Tuesday, March 27, 2018

What Happens When We Assume?


Mark 11:1-11    
Something kind of funny happened this week. At the sermon roundtable we shared our thoughts about this passage. And in the discussion, it came up how surprised we were that after the big procession into the city with all the pomp and circumstance, when Jesus entered the temple, all he did was look around and leave. Because it was getting late. And this was surprising to us. Is that what he came for?
So there was that – and then later in the week I was looking at some notes from a few years ago when we last looked at this particular passage. And this is the funny thing: three years ago, we had the exact same reaction. We were so surprised that after the big parade, all Jesus did was look around the temple and then leave. Because it was late. And we thought, what was the point of that? Is that what he came for?
I guess consistency is a good thing. But isn’t it funny that it continues to surprise us? especially when we know the story already? Where do these expectations come from? Why do we assume something different will happen?
Not only do we assume something different will happen, but I think Jesus’ disciples who were with him that day also assumed something different would happen – something different than what did happen. Entering the royal city in a royal procession suggests strongly that something else will happen.
Some people expected him to begin the overthrow of the Roman Empire in Palestine. Rome was extraordinarily powerful and threatening and oppressive. Rome was going to be especially threatening this week.
They were entering Jerusalem at the time of the Passover, when tensions would run very high. Think about it: the Passover is the remembrance of the time when God freed the Israelites from slavery in Egypt, and led them to the promised land, a land which they would call their own, this same land that Rome now occupied, where Roman soldiers made an intimidating presence, threatening death by crucifixion for anything that they considered a threat to their power.
The Roman governor of the region, Pontius Pilate, traveled to Jerusalem every year for the Passover week, just to keep an eye on things. He didn’t seem to be particularly fond of Jerusalem. Pilate preferred to stay in Caesarea, because the seaside town was more pleasant for him. But during the Passover his job required him to be in Jerusalem, where he stayed at Herod’s Palace.

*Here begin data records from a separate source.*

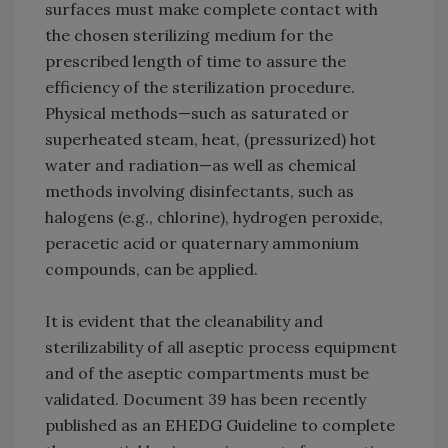
surfaces must make complete contact with
the chosen sterilizing medium for the
prescribed length of time to assure the
efficiency of the sterilization procedure.
Physical methods—such as saturated or
superheated steam, heat, (pressurized) hot
water and radiation—as well as chemical
methods involving disinfectants, such as
halogens (e.g., chlorine), hydrogen peroxide,
peracetic acid or quaternary ammonium
compounds, can be applied.
It is evident that the cleanability and
sterilizability of all aseptic process equipment
and of the aseptic compartments must be
validated. Document 39 has been recently
published as an EHEDG Guideline to complete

And so, we need to recognize the possibility that on that very day when Jesus was leading a procession into the city of Jerusalem from the East, there was another procession coming in from the West – an imperial procession with Pilate at the head, followed by a column of Roman soldiers in armor with weapons.
The contrast would have been striking. The tension would have been great. And it would have been natural for the people to desperately want the kind of savior who would overthrow the bullies from Rome.
Rome ruled by violence. Their strategy was to overwhelm and intimidate. They strove to maintain what they called the Pax Romana, the Roman Peace. But the peace of Rome was nothing other than keeping the inhabitants of the land cowed by an unrelenting threat of violence. And they tried to balance this threat with just enough goodies to keep the populace somewhat content. Bread and circuses.
The film I watched this past week was Gladiator, to get the sense of the violent power of the Roman Empire. Gladiator takes place more than a hundred years after Jesus rode into Jerusalem, but things had not changed all that much. Rome was still dominating a huge chunk of the world. Their army was still projecting power as they rode through the streets, and they were still crucifying anyone who appeared to be a threat to their supremacy.
During our midweek Lent study last week, someone raised a very interesting question. Is it possible that the more violence we are exposed to, the greater becomes our taste for violence? I thought about that while I was watching Gladiator. Because among the great entertainments of the Roman empire were the gladiatorial games, where slaves were sent into the arena to fight and die a gruesome death – just for spectacle.
There is a scene in the film when this group of new gladiators are getting ready for their first time in the arena. The man who bought them and trained them, Proximo, gives them a sort of pep talk.
Proximo tells them: We are all dead men, ultimately. There is no choice about if or how we die. But we do get to choose how we meet our ends and how we will be remembered. In this world of the gladiators, clearly, the preferred choice is to go violently.
The expectation of violence is an interesting thing. As long as we are presented only with violent alternatives, it seems like it’s hard for us to imagine any other kind of alternative. Because, we think, isn’t this just the way the world is?
And wasn’t Jesus addressing that expectation directly when he arrived in Jerusalem that day? In his choices, wasn’t he addressing these expectations?
The choice to ride in on a donkey.
The choice to go directly to the temple – and then walk away from it.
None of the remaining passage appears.